YOUR TASK:
Extract the lines that carry the string "Lacarra" from the listing.
--- EXTRACTED DATA ---
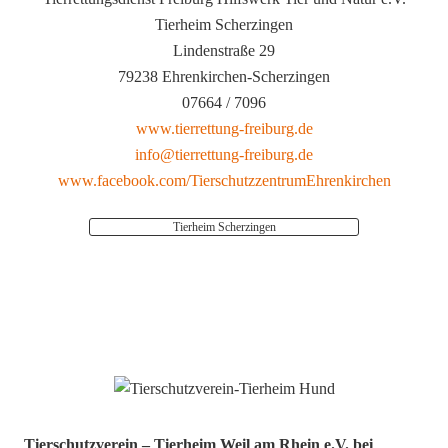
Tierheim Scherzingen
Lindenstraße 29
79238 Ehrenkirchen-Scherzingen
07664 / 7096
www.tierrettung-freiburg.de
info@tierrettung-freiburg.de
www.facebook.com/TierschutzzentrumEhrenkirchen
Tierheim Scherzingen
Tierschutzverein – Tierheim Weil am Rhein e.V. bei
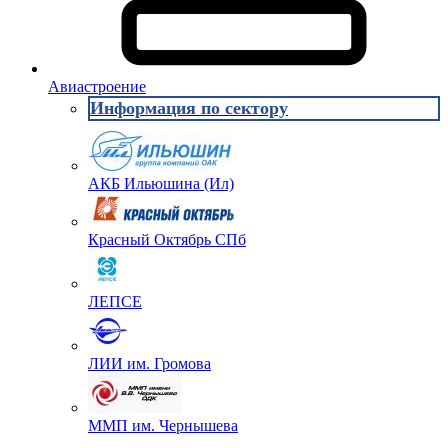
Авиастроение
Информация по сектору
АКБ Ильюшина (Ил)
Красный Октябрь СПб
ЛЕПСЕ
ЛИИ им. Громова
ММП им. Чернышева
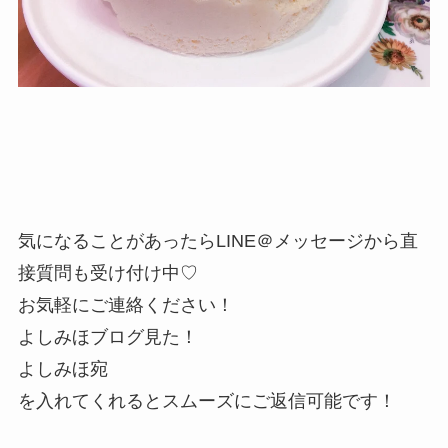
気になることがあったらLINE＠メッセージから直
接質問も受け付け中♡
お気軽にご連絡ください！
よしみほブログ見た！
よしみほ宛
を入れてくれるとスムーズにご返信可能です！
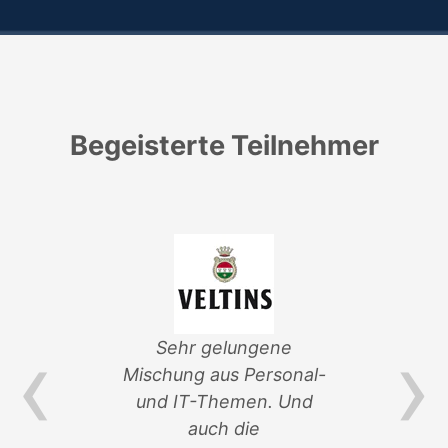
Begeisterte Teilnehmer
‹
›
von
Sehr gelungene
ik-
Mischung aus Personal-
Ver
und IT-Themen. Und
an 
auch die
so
---
--- EXTRACTED DATA ---
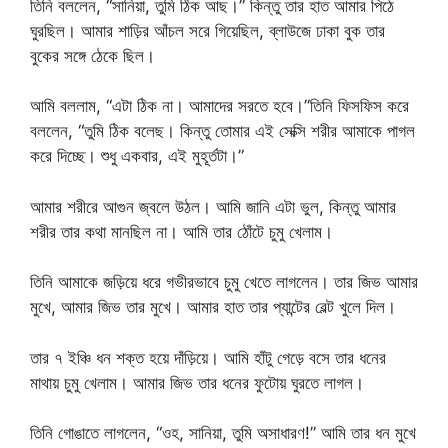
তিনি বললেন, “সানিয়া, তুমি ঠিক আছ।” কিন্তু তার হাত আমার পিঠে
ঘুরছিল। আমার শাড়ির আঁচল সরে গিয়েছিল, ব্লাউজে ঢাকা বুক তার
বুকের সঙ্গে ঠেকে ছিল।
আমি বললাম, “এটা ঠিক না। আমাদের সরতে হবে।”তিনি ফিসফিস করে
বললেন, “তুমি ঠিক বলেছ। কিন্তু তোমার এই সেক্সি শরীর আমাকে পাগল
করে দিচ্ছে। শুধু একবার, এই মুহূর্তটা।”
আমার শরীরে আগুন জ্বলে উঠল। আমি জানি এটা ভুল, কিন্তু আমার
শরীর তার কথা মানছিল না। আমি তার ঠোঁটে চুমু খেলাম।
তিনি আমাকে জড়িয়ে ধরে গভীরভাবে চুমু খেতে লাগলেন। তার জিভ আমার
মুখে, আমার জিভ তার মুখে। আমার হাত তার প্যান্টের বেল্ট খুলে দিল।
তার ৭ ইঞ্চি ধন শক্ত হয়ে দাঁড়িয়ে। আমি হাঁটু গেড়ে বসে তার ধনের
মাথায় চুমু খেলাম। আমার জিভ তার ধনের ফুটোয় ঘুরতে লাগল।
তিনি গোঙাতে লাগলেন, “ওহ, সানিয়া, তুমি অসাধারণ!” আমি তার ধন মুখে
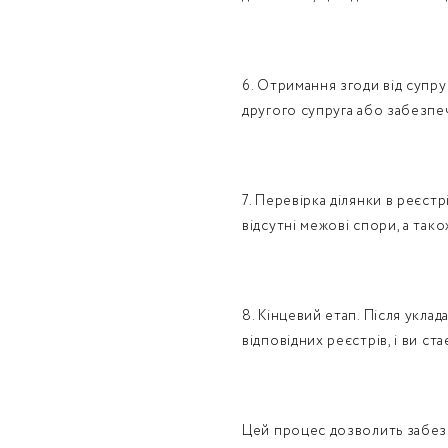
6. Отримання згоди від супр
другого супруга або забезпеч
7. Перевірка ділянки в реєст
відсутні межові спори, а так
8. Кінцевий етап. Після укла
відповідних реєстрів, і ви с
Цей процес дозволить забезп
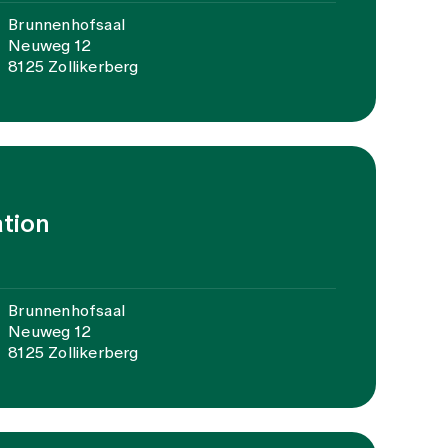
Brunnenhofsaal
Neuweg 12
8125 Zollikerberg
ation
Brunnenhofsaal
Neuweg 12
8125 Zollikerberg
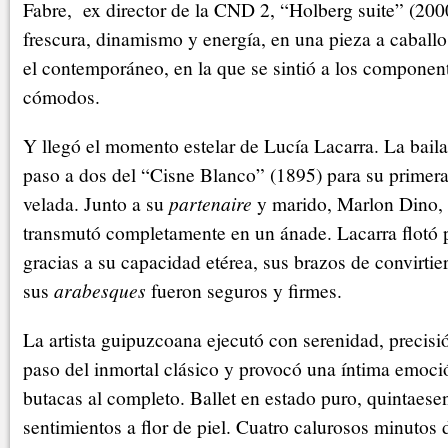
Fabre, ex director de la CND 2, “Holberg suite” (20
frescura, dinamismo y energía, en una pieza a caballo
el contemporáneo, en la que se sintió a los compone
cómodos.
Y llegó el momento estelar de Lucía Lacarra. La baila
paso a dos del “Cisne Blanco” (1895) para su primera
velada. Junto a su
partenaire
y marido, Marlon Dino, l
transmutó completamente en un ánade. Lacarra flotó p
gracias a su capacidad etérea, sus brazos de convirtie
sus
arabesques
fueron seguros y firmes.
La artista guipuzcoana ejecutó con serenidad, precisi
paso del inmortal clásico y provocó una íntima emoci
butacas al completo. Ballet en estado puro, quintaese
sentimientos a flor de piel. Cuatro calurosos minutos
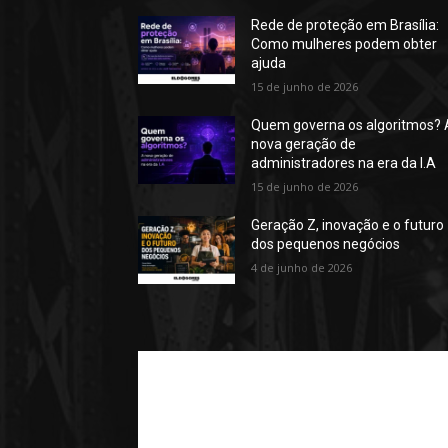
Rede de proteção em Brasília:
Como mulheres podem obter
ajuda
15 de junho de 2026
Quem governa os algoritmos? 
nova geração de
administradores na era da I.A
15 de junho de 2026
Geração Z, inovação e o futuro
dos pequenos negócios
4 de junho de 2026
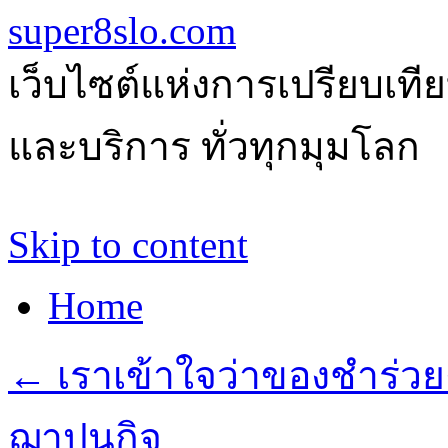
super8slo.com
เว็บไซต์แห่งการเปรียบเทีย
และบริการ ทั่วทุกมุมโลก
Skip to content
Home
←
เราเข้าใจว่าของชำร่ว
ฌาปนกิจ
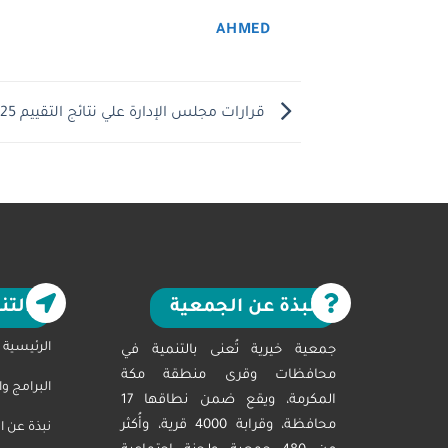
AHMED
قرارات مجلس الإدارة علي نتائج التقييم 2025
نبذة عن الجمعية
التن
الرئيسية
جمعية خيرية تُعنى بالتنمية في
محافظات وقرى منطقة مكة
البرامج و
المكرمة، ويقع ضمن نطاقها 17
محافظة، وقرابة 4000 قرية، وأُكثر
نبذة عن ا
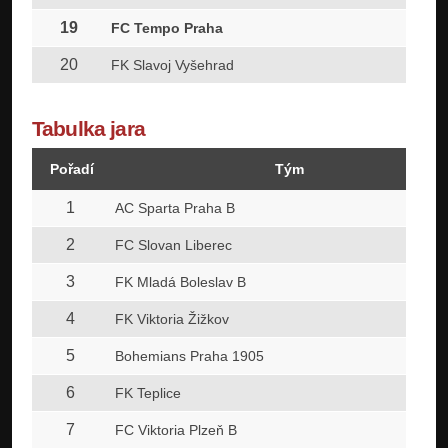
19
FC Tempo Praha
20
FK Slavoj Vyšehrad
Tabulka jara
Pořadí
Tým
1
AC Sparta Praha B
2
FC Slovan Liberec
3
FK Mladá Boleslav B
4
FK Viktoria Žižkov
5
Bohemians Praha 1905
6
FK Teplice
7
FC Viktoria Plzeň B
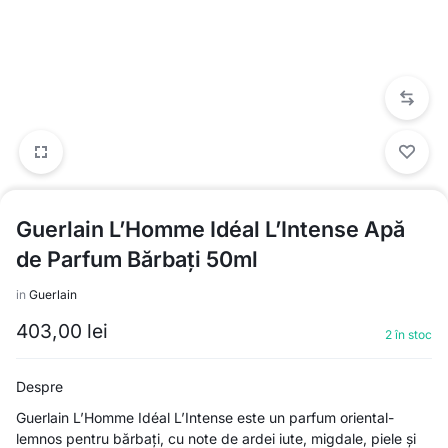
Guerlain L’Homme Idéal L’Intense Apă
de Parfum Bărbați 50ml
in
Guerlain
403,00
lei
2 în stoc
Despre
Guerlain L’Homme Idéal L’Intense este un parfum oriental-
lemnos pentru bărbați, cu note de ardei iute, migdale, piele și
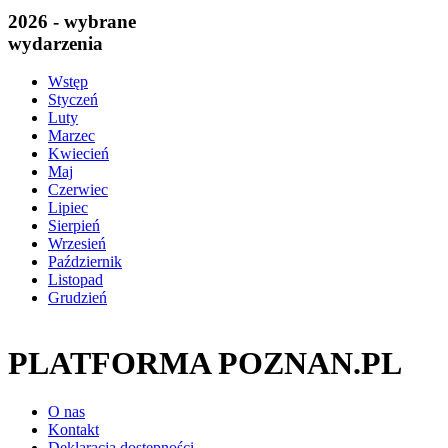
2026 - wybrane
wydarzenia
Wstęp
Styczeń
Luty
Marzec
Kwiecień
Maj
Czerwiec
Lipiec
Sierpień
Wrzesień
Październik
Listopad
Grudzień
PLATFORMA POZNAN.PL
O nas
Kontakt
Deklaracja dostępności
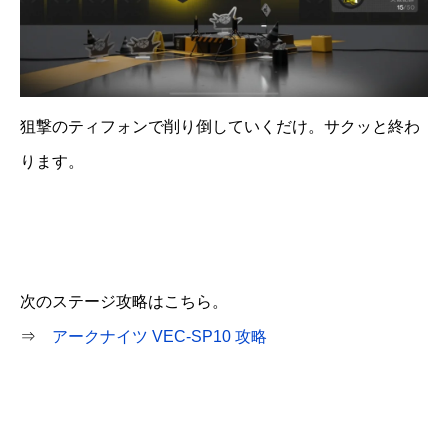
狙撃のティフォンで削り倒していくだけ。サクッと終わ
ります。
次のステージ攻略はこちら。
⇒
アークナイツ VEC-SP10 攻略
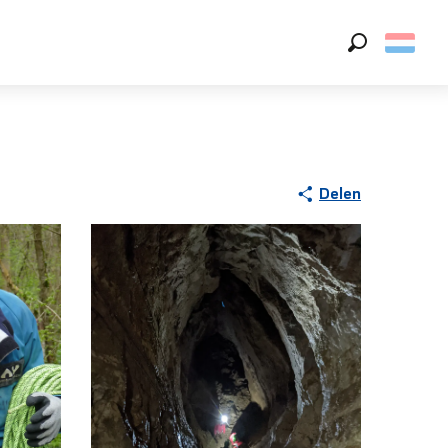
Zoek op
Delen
---
YOUR SOLUTION:
Y llegó el momento estelar de Lucía Lacarra. La baila
transmutó completamente en un ánade. Lacarra flotó p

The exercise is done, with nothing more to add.